The problem:
Repeat only the stretch of lines below that runs from the line with "College of Arts & Sciences" through the line with "beach clubs.", unaltered.

Dataset entries
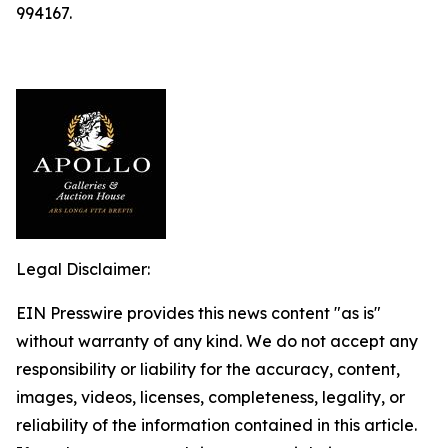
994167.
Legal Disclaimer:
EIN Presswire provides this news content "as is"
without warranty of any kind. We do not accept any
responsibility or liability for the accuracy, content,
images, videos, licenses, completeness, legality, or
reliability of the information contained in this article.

---

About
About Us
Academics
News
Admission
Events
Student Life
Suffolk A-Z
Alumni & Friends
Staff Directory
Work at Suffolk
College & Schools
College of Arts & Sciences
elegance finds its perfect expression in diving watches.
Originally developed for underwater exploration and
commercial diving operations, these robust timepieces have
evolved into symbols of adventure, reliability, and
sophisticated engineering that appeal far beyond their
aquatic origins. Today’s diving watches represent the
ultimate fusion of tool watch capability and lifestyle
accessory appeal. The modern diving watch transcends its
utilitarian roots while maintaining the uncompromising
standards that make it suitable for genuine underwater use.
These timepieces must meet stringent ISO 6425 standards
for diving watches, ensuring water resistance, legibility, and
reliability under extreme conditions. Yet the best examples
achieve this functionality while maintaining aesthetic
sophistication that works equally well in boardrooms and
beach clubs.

Output of the task:
College of Arts & Sciences
elegance finds its perfect expression in diving watches.
Originally developed for underwater exploration and
commercial diving operations, these robust timepieces have
evolved into symbols of adventure, reliability, and
sophisticated engineering that appeal far beyond their
aquatic origins. Today’s diving watches represent the
ultimate fusion of tool watch capability and lifestyle
accessory appeal. The modern diving watch transcends its
utilitarian roots while maintaining the uncompromising
standards that make it suitable for genuine underwater use.
These timepieces must meet stringent ISO 6425 standards
for diving watches, ensuring water resistance, legibility, and
reliability under extreme conditions. Yet the best examples
achieve this functionality while maintaining aesthetic
sophistication that works equally well in boardrooms and
beach clubs.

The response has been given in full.